I wasn’t quite sure what I would find, but I was on edge. Her husband went in early Thursday morning for surgery and she sat vigil at the hospital, calling me every few hours to report, and getting increasingly panicky. By the fourth call, she had lost the thread that he was there for surgery and wondered why the doctors were giving him antibiotics and wouldn’t let him come home.  At 7:30, she called to report that she was at home, but it took her more than an hour to find her car in the parking lot at their small, local hospital, and she was annoyed.  When I checked on her Friday morning, she wasn’t sure whether she would go visit him, but she still couldn’t remember that he’d had surgery. She said he was at the hospital with a “bad cold.” My brother spent the afternoon and evening with her on Friday and texted me updates that scared us both. He considered hiding her car keys, but couldn’t get her out of the room long enough to dig in her purse and find them.

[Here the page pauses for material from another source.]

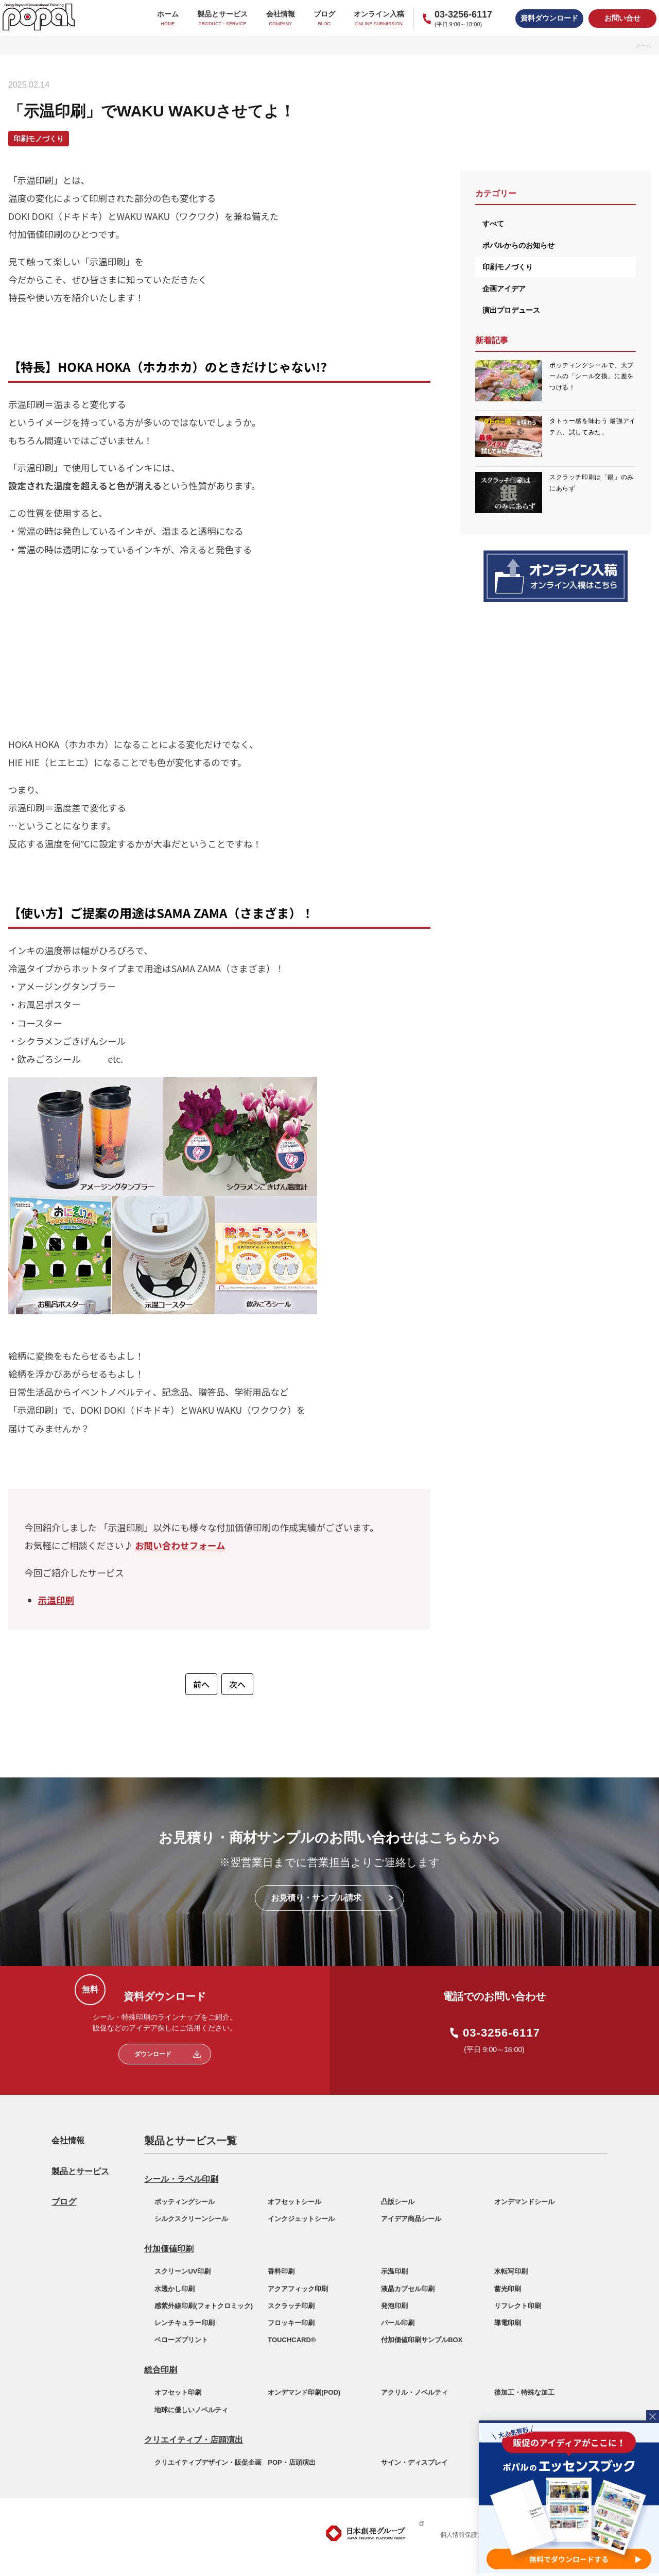  What do you see at coordinates (294, 2202) in the screenshot?
I see `オフセットシール` at bounding box center [294, 2202].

The hurricane of emotions picked me up and threw me side-to-side. I agonized over the four-hour distance between us, the kids I have at home that still need me a great deal, and thoughts of where do we go from here. Occasionally, I railed at the genetic sequence that put this destination squarely within my own sights and called Bubba to remind him that I’ve ordered him to push me off the edge of the Grand Canyon as soon as I forget the names of my friends and family. Time and time again I was sucked back into the ruts that demanded I “fix it,” find a solution, put some plan in place to deal with all of this.

And on my way home today, I remembered; it’s not about me. It just isn’t. This is about her. Occasionally, I saw glimpses of fear before she masked them. I felt tenderness when she followed me into the kitchen to see what I was cooking for dinner and lamented my eventual departure. I watched as she doted on her two cats, continually seeking them out to be sure they were warm and dry and fed. And when I have the presence of mind to recall that this is about Mom, I can relax and listen. I can sit with her and listen to the same stories over and over and reflect on what her touchstones are, think about the moments in her day that she holds on to. If I listen closely enough, she will tell me what she wants, and for now, that is the most important thing.